Exercise
Look below for lines that hold the string "fill" and copy each one.
*** Exercise data ***
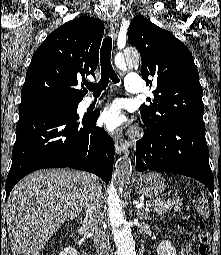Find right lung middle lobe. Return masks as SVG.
Here are the masks:
<instances>
[{
    "label": "right lung middle lobe",
    "instance_id": "dd1d6c3e",
    "mask_svg": "<svg viewBox=\"0 0 221 255\" xmlns=\"http://www.w3.org/2000/svg\"><path fill=\"white\" fill-rule=\"evenodd\" d=\"M79 102L76 103H46L42 105L33 106L30 108H51V109H58L61 111L66 112L69 116L73 118H79L77 114V105Z\"/></svg>",
    "mask_w": 221,
    "mask_h": 255
}]
</instances>
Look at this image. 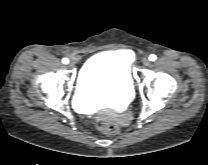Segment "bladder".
I'll list each match as a JSON object with an SVG mask.
<instances>
[{"label": "bladder", "mask_w": 208, "mask_h": 165, "mask_svg": "<svg viewBox=\"0 0 208 165\" xmlns=\"http://www.w3.org/2000/svg\"><path fill=\"white\" fill-rule=\"evenodd\" d=\"M79 103L126 105L133 95L129 62L121 51H105L90 57L80 70L76 84Z\"/></svg>", "instance_id": "bladder-1"}]
</instances>
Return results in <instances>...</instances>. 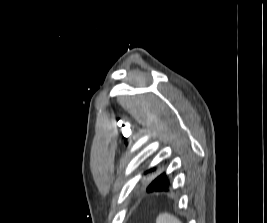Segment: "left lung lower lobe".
<instances>
[{"mask_svg": "<svg viewBox=\"0 0 267 223\" xmlns=\"http://www.w3.org/2000/svg\"><path fill=\"white\" fill-rule=\"evenodd\" d=\"M177 186L178 183L174 182V177H170V173H159V177L153 180L151 184L146 187L147 195L164 194L165 191H169L172 189V187Z\"/></svg>", "mask_w": 267, "mask_h": 223, "instance_id": "0a47b994", "label": "left lung lower lobe"}]
</instances>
*** End of Exercise data ***
Task result
    "mask_svg": "<svg viewBox=\"0 0 221 255\" xmlns=\"http://www.w3.org/2000/svg\"><path fill=\"white\" fill-rule=\"evenodd\" d=\"M79 102L76 103H46L42 105L33 106L30 108H51V109H58L61 111L66 112L69 116L73 118H79L77 114V105Z\"/></svg>",
[{"label": "bladder", "mask_w": 208, "mask_h": 165, "mask_svg": "<svg viewBox=\"0 0 208 165\" xmlns=\"http://www.w3.org/2000/svg\"><path fill=\"white\" fill-rule=\"evenodd\" d=\"M79 103L126 105L133 95L129 62L121 51H105L90 57L80 70L76 84Z\"/></svg>", "instance_id": "bladder-1"}]
[{"mask_svg": "<svg viewBox=\"0 0 267 223\" xmlns=\"http://www.w3.org/2000/svg\"><path fill=\"white\" fill-rule=\"evenodd\" d=\"M177 186L178 183L174 182V177H170V173H159V177L153 180L151 184L146 187L147 195L164 194L165 191H169L172 189V187Z\"/></svg>", "mask_w": 267, "mask_h": 223, "instance_id": "0a47b994", "label": "left lung lower lobe"}]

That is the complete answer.